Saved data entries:
#####
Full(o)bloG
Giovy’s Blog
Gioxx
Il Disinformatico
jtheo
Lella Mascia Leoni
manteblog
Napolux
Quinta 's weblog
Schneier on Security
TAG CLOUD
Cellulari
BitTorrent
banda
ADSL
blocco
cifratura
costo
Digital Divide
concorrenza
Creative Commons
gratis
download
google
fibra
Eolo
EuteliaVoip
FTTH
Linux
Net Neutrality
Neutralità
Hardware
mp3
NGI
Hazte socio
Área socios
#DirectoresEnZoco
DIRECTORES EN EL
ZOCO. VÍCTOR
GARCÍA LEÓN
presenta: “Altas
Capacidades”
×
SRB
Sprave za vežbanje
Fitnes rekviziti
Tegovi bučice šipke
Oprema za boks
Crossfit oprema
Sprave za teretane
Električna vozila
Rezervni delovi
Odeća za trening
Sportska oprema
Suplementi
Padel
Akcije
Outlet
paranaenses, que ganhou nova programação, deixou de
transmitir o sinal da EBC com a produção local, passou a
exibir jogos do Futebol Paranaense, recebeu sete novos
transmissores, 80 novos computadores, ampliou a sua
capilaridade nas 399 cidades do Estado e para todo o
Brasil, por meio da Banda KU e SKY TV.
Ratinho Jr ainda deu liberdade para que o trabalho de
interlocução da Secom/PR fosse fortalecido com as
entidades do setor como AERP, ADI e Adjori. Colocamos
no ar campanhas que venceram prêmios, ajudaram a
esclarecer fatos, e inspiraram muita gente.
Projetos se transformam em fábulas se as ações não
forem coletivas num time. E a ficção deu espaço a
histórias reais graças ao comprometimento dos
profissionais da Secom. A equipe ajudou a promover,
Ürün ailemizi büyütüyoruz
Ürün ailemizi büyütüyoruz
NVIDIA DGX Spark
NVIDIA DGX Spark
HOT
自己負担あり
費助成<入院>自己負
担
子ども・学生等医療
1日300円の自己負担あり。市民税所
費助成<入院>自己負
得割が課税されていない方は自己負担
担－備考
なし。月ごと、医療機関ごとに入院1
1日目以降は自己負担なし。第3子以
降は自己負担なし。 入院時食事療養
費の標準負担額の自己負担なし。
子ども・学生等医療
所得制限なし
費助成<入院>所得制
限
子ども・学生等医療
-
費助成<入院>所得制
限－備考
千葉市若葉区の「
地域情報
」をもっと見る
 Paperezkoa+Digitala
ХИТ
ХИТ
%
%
#####
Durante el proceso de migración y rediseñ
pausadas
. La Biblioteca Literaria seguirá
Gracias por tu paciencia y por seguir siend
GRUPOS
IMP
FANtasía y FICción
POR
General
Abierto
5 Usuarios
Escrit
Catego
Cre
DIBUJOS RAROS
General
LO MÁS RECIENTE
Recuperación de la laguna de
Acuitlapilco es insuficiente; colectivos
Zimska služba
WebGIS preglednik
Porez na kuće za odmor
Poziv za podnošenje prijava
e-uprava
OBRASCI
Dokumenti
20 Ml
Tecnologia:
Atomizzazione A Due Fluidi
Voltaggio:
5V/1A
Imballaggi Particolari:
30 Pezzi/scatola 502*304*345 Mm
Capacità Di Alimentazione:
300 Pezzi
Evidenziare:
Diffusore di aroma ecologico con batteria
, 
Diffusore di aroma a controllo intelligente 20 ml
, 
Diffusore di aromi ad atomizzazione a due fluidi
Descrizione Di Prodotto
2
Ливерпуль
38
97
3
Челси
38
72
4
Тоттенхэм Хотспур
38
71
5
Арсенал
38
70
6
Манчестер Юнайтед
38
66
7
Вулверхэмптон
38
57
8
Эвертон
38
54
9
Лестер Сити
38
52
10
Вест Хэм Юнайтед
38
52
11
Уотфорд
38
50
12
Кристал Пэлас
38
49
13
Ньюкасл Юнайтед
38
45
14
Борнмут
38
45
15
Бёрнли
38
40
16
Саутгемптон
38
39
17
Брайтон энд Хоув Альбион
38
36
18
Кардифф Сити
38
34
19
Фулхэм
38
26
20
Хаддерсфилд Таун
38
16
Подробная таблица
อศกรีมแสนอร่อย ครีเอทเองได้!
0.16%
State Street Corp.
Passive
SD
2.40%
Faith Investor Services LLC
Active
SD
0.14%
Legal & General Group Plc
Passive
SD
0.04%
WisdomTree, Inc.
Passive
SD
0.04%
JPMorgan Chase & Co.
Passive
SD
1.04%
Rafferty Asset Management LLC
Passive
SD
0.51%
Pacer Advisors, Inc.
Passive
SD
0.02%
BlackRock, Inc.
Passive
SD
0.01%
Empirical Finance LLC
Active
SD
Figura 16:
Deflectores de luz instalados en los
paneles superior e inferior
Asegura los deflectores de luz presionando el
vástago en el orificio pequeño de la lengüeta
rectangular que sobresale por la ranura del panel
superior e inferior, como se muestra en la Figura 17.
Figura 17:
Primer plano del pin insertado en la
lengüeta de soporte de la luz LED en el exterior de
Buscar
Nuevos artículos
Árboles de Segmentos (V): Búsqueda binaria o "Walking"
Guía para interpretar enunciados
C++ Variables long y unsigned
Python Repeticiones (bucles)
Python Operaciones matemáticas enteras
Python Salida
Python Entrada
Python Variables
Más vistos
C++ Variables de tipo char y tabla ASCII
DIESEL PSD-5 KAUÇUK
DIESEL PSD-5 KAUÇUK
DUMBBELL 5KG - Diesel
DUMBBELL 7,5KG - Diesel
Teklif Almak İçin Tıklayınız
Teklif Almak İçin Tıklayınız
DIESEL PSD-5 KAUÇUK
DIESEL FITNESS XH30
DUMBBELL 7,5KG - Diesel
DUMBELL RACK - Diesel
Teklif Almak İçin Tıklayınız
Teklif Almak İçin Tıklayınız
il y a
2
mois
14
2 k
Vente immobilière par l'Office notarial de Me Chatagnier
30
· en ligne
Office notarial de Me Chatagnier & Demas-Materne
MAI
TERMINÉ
#####
From the entries, copy out each line containing the word "lengüeta".

• Solution to the exercise
vástago en el orificio pequeño de la lengüeta
lengüeta de soporte de la luz LED en el exterior de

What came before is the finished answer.